This case concerns a divisional application in which a feature was removed from claim 1 with respect to claim 1 of the parent application, and whether such removal satisfies the requirements of Art. 76(1) EPC (and equivalently Art. 123(2) if it were to be performed as amendment).
This situation is dealt with by the 'essentiality test' of T 331/87.
This case discusses the essentiality test as it differs across its various versions (English original vs. German translation, original decision vs. guidelines), how it was applied in the recent past, criticism on the test including the criticism raised previously in T 910/03, and most importantly, how it fits into the 'gold standard' established by G 2/10.

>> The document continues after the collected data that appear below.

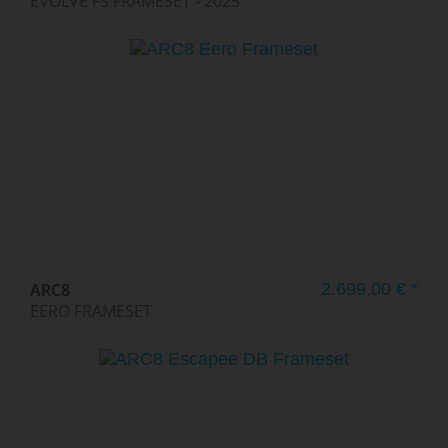
EVOLVE FS FRAMESET - 2025
ARC8
2.699,00 € *
EERO FRAMESET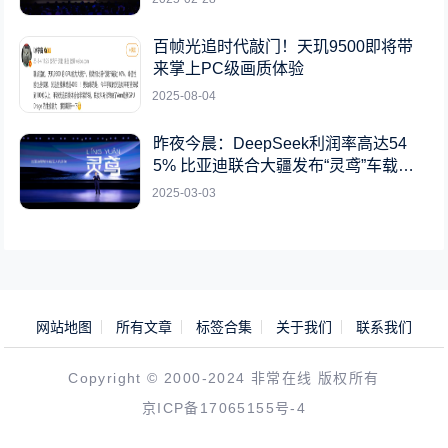
百帧光追时代敲门！天玑9500即将带
来掌上PC级画质体验
2025-08-04
昨夜今晨：DeepSeek利润率高达54
5% 比亚迪联合大疆发布“灵鸢”车载无
人机系统
2025-03-03
网站地图
所有文章
标签合集
关于我们
联系我们
Copyright © 2000-2024 非常在线 版权所有
京ICP备17065155号-4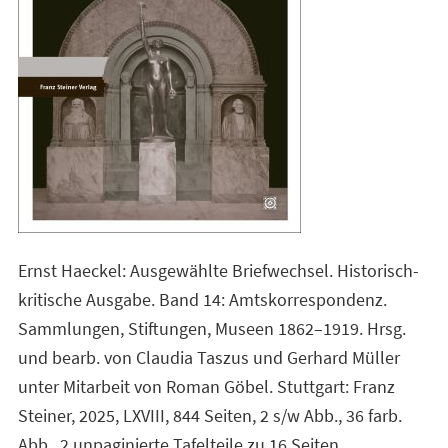
Ernst Haeckel: Ausgewählte Briefwechsel. Historisch-
kritische Ausgabe. Band 14: Amtskorrespondenz.
Sammlungen, Stiftungen, Museen 1862–1919. Hrsg.
und bearb. von Claudia Taszus und Gerhard Müller
unter Mitarbeit von Roman Göbel. Stuttgart: Franz
Steiner, 2025, LXVIII, 844 Seiten, 2 s/w Abb., 36 farb.
Abb., 2 unpaginierte Tafelteile zu 16 Seiten.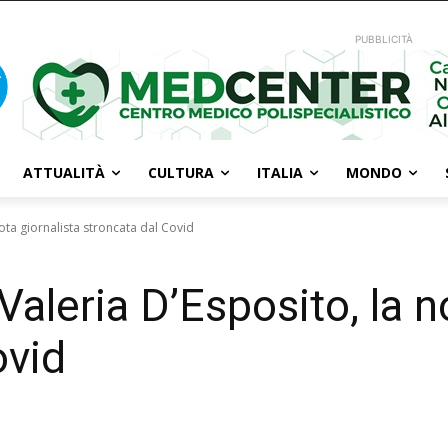
PUBBLICITÀ
ATTUALITÀ
CULTURA
ITALIA
MONDO
ota giornalista stroncata dal Covid
aleria D’Esposito, la n
ovid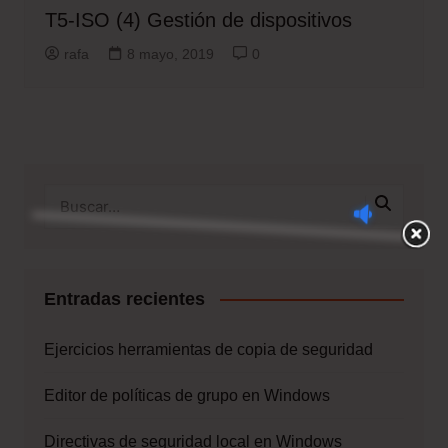
T5-ISO (4) Gestión de dispositivos
rafa
8 mayo, 2019
0
Entradas recientes
Ejercicios herramientas de copia de seguridad
Editor de políticas de grupo en Windows
Directivas de seguridad local en Windows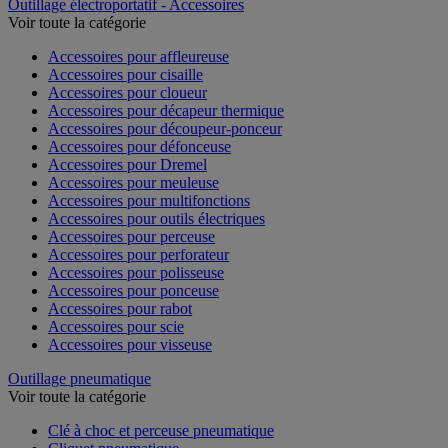
Outillage électroportatif - Accessoires
Voir toute la catégorie
Accessoires pour affleureuse
Accessoires pour cisaille
Accessoires pour cloueur
Accessoires pour décapeur thermique
Accessoires pour découpeur-ponceur
Accessoires pour défonceuse
Accessoires pour Dremel
Accessoires pour meuleuse
Accessoires pour multifonctions
Accessoires pour outils électriques
Accessoires pour perceuse
Accessoires pour perforateur
Accessoires pour polisseuse
Accessoires pour ponceuse
Accessoires pour rabot
Accessoires pour scie
Accessoires pour visseuse
Outillage pneumatique
Voir toute la catégorie
Clé à choc et perceuse pneumatique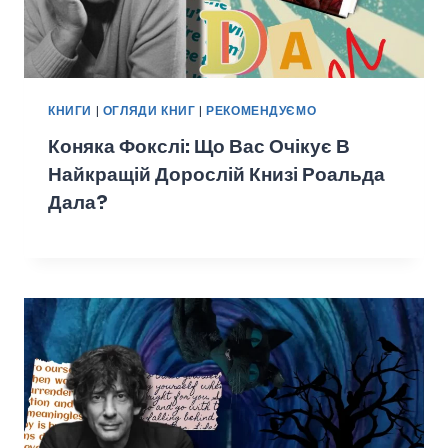
КНИГИ
|
ОГЛЯДИ КНИГ
|
РЕКОМЕНДУЄМО
Коняка Фокслі: Що Вас Очікує В
Найкращій Дорослій Книзі Роальда
Дала?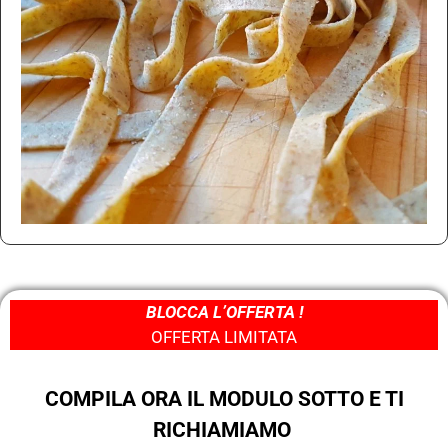
BLOCCA L’OFFERTA !
OFFERTA LIMITATA
COMPILA ORA IL MODULO SOTTO E TI
RICHIAMIAMO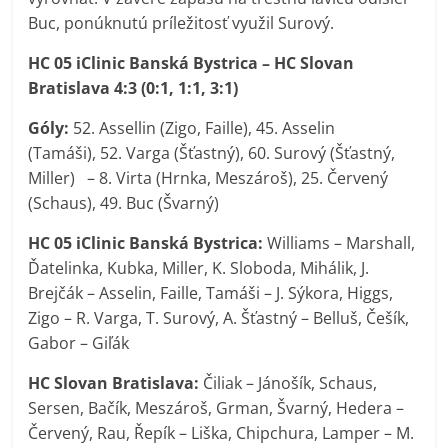
Buc, ponúknutú príležitosť využil Surový.
HC 05 iClinic Banská Bystrica – HC Slovan
Bratislava 4:3 (0:1, 1:1, 3:1)
Góly:
52. Assellin (Zigo, Faille), 45. Asselin
(Tamáši), 52. Varga (Šťastný), 60. Surový (Šťastný,
Miller) –
8. Virta (Hrnka, Meszároš), 25. Červený
(Schaus), 49. Buc (Švarný)
HC 05 iClinic Banská Bystrica:
Williams – Marshall,
Ďatelinka, Kubka, Miller, K. Sloboda, Mihálik, J.
Brejčák – Asselin, Faille, Tamáši – J. Sýkora, Higgs,
Zigo – R. Varga, T. Surový, A. Šťastný – Belluš, Češík,
Gabor – Giľák
HC Slovan Bratislava:
Čiliak – Jánošík, Schaus,
Sersen, Bačík, Meszároš, Grman, Švarný, Hedera –
Červený, Rau, Řepík – Liška, Chipchura, Lamper – M.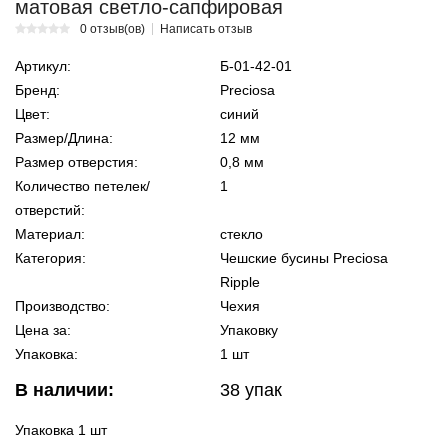
матовая светло-сапфировая
0 отзыв(ов)
Написать отзыв
Артикул:
Б-01-42-01
Бренд:
Preciosa
Цвет:
синий
Размер/Длина:
12 мм
Размер отверстия:
0,8 мм
Количество петелек/
1
отверстий:
Материал:
стекло
Категория:
Чешские бусины Preciosa
Ripple
Производство:
Чехия
Цена за:
Упаковку
Упаковка:
1 шт
В наличии:
38
упак
Упаковка 1 шт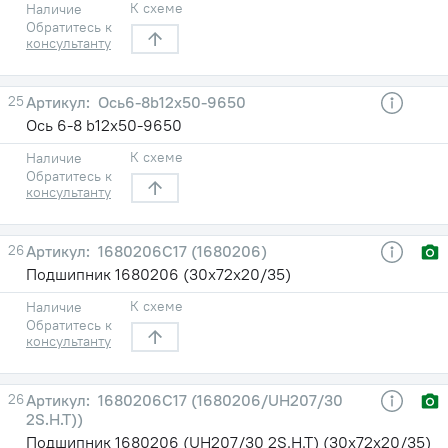
К схеме
Наличие
Обратитесь к
консультанту
25
Ось6-8b12x50-9650
Ось 6-8 b12x50-9650
К схеме
Наличие
Обратитесь к
консультанту
26
1680206С17 (1680206)
Подшипник 1680206 (30х72х20/35)
К схеме
Наличие
Обратитесь к
консультанту
26
1680206С17 (1680206/UH207/30
2S.H.T))
Подшипник 1680206 (UH207/30 2S.H.T) (30х72х20/35)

After various deliberations, the Board considers the essentiality test to be dead: "Die Kammer ist zum Schluss gelangt, dass der Wesentlichkeitstest nicht mehr zum Einsatz kommen sollte", with one of the reasons being that the original phrasing of 'may not' in T 331/87 leaves open the possibility that all three conditions of the test are satisfied yet that Art. 123(2) is still violated.
As such, the Board considers that the essentiality test cannot replace the gold standard even in its specific application area (removal or replacement of a feature).
Is the essentiality test now finally dead? After T 910/03 it languished but occasionally reappeared.
The Board refrains from referring the matter to the EBoA as it considers such referral not to be decisive in the present case, since according to the Board a same conclusion would be reached using both the essentiality test and the gold standard (being that the removal violates Art. 76(1) EPC).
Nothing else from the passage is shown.